At Juhu Beach Club, chef-owner Mistry is also refining her favorite childhood chutneys with a bit of California playfulness, from sour rhubarb to Granny Smith apple riffs on the classic green mango pickle.
"Unripened mango pickle is salty, sour and bitter, but with the Granny Smith apple, you get just a little bit more residual sugar, so it's balanced," Mistry says. Equally balanced is Mistry's sweet and sour Peach Chutney: Simply sizzle cumin and nigella seeds over medium heat before adding diced peaches and vinegar. It is ready in 10 minutes and delicious atop a grilled pork chop or alongside zucchini fritters.
This month, the "Top Chef" alum's menu will add a pickle and papadum plate featuring pickled summer squash and yellow wax beans.
"Being able to use seasonal, local ingredients makes it so much more exciting," Mistry says.
Farmhouse Culture founder Kathryn Lukas can relate. Every ingredient that goes into her line of raw organic sauerkraut, which is available at Whole Foods, comes from within 20 miles of the company's Santa Cruz facility. Lukas fell in love with kraut in the late 1990s, while working as a chef in Stuttgart, Germany.
"When I tasted it fresh from a farmer's barrel, it was tart, crunchy and also sweet -- and unlike anything I'd ever tasted," she says. "What's so cool about sauerkraut is that the real stuff actually tastes better than the fake stuff that's been sitting on the grocery shelves."
When she started Farmhouse Culture in 2008, she wanted to infuse kraut with "our regional, modern flavor sensibilities." Hence, Smoked Jalapeno Kraut that elevates nachos and Classic Caraway Kraut that perks up shredded carrots and green onions. No dressing necessary, just a drizzle of zesty California olive oil.
Even the company's kimchee, which was introduced in 2012, was made with California in mind. The unique recipe features seaweed flakes and date sugar, which Lukas says make it more palatable for those who find traditional kimchee spicy or stinky.
But, Farmhouse Culture's most popular kraut might be the Garlic Dill Pickle, which is heavenly on a hot dog, of course. Lukas calls it their gateway kraut. "Kids seem to like it," she says.
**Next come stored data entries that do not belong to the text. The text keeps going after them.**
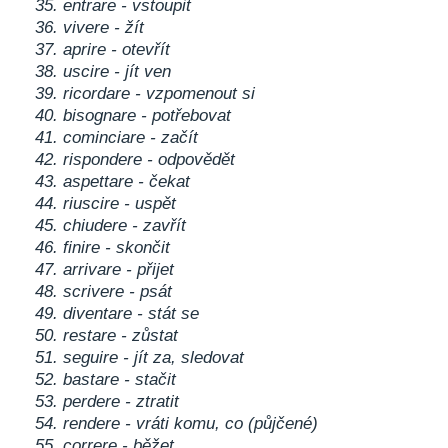
35. entrare - vstoupit
36. vivere - žít
37. aprire - otevřít
38. uscire - jít ven
39. ricordare - vzpomenout si
40. bisognare - potřebovat
41. cominciare - začít
42. rispondere - odpovědět
43. aspettare - čekat
44. riuscire - uspět
45. chiudere - zavřít
46. finire - skončit
47. arrivare - přijet
48. scrivere - psát
49. diventare - stát se
50. restare - zůstat
51. seguire - jít za, sledovat
52. bastare - stačit
53. perdere - ztratit
54. rendere - vráti komu, co (půjčené)
55. correre - běžet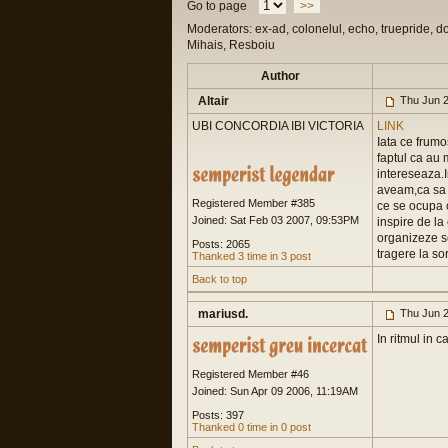
Go to page
>>
Moderators: ex-ad, colonelul, echo, truepride, d
Mihais, Resboiu
Author
Altair
Thu Jun 2
UBI CONCORDIA IBI VICTORIA
LINK
Iata ce frumo
faptul ca au 
intereseaza.
aveam,ca sa 
Registered Member #385
ce se ocupa c
Joined: Sat Feb 03 2007, 09:53PM
inspire de la
organizeze sel
Posts: 2065
tragere la so
Thanked 3 time in 3 post
Back to top
mariusd.
Thu Jun 2
In ritmul in c
Registered Member #46
Joined: Sun Apr 09 2006, 11:19AM
Posts: 397
Thanked 0 time in 0 post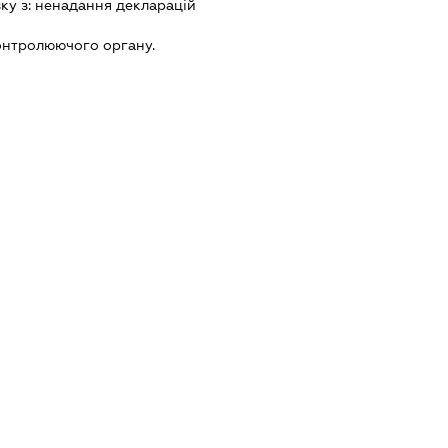
зку з:
ненадання декларацiй
онтролюючого органу.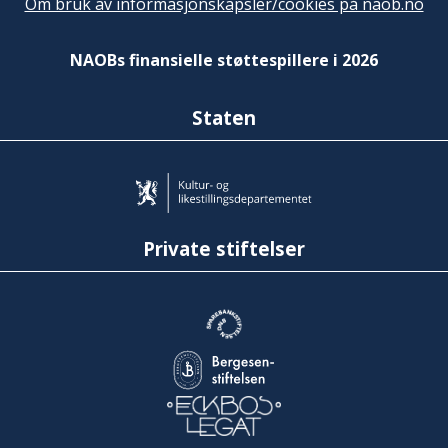
Om bruk av informasjonskapsler/cookies på naob.no
NAOBs finansielle støttespillere i 2026
Staten
Private stiftelser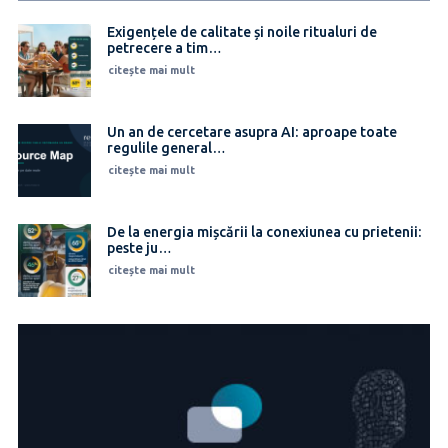
Exigențele de calitate și noile ritualuri de
petrecere a tim…
citește mai mult
Un an de cercetare asupra AI: aproape toate
regulile general…
citește mai mult
De la energia mișcării la conexiunea cu prietenii:
peste ju…
citește mai mult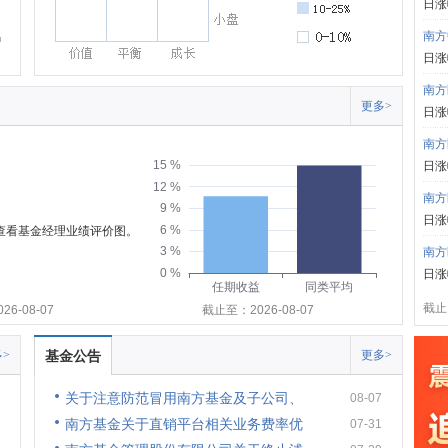
日涨
南方
日涨
南方
更多>
日涨
南方
15 %
日涨
12 %
南方
9 %
日涨
6 %
可查看基金经理业绩评价图。
3 %
南方
0 %
日涨
任期收益
同类平均
截止:
6-08-07
截止至：2026-08-07
>
基金公告
更多>
关于注意防范冒用南方基金及子公司、
08-07
南方基金关于直销平台相关业务费率优
07-31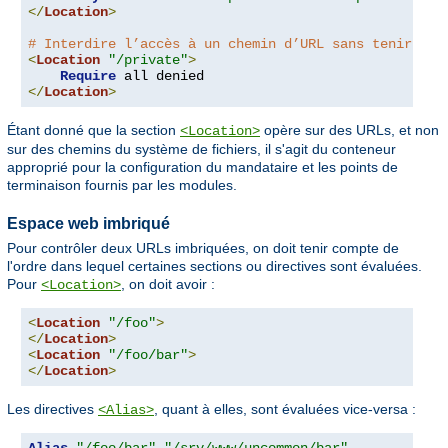
</
Location
>
# Interdire l’accès à un chemin d’URL sans tenir com
<
Location
"/private"
>
Require
</
Location
>
Étant donné que la section
opère sur des URLs, et non
<Location>
sur des chemins du système de fichiers, il s'agit du conteneur
approprié pour la configuration du mandataire et les points de
terminaison fournis par les modules.
Espace web imbriqué
Pour contrôler deux URLs imbriquées, on doit tenir compte de
l'ordre dans lequel certaines sections ou directives sont évaluées.
Pour
, on doit avoir :
<Location>
<
Location
"/foo"
>
</
Location
>
<
Location
"/foo/bar"
>
</
Location
>
Les directives
, quant à elles, sont évaluées vice-versa :
<Alias>
Alias
"/foo/bar"
"/srv/www/uncommon/bar"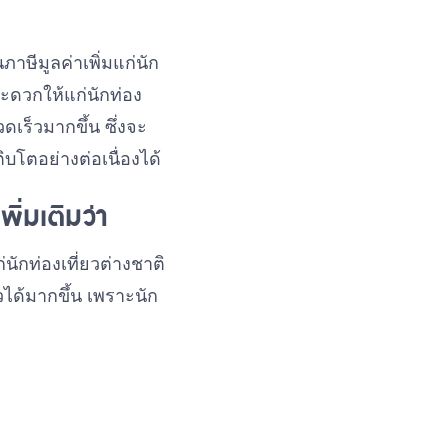
ษีมูลค่าเพิ่มแก่นัก
ะดวกให้แก่นักท่อง
ดเร็วมากขึ้น ซึ่งจะ
บโตอย่างต่อเนื่องได้
พิ่มเติมว่า
ักท่องเที่ยวต่างชาติ
ได้มากขึ้น เพราะนัก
Then they'll love what's coming up this fall: A line of fermented, tomato-based salsas. Lukas says, "It's the California ketchup, right?"
farm to Fermentation
Now in its sixth year, Santa Rosa's Farm to Fermentation Festival has grown to include classes on making fermented foods and beverages at home, sampling goodies from California's premier fermented food producers, and attending educational presentations from authors and entrepreneurs. New this year: a DIY pickle station, fermented root beer float bar and a homemaker's kraut-off. Details: 11 a.m. to 5 p.m. Aug. 24, Finley Community Center, 2060 West College Ave., Santa Rosa. Tickets: $15-$40. www.farmtofermentation.com.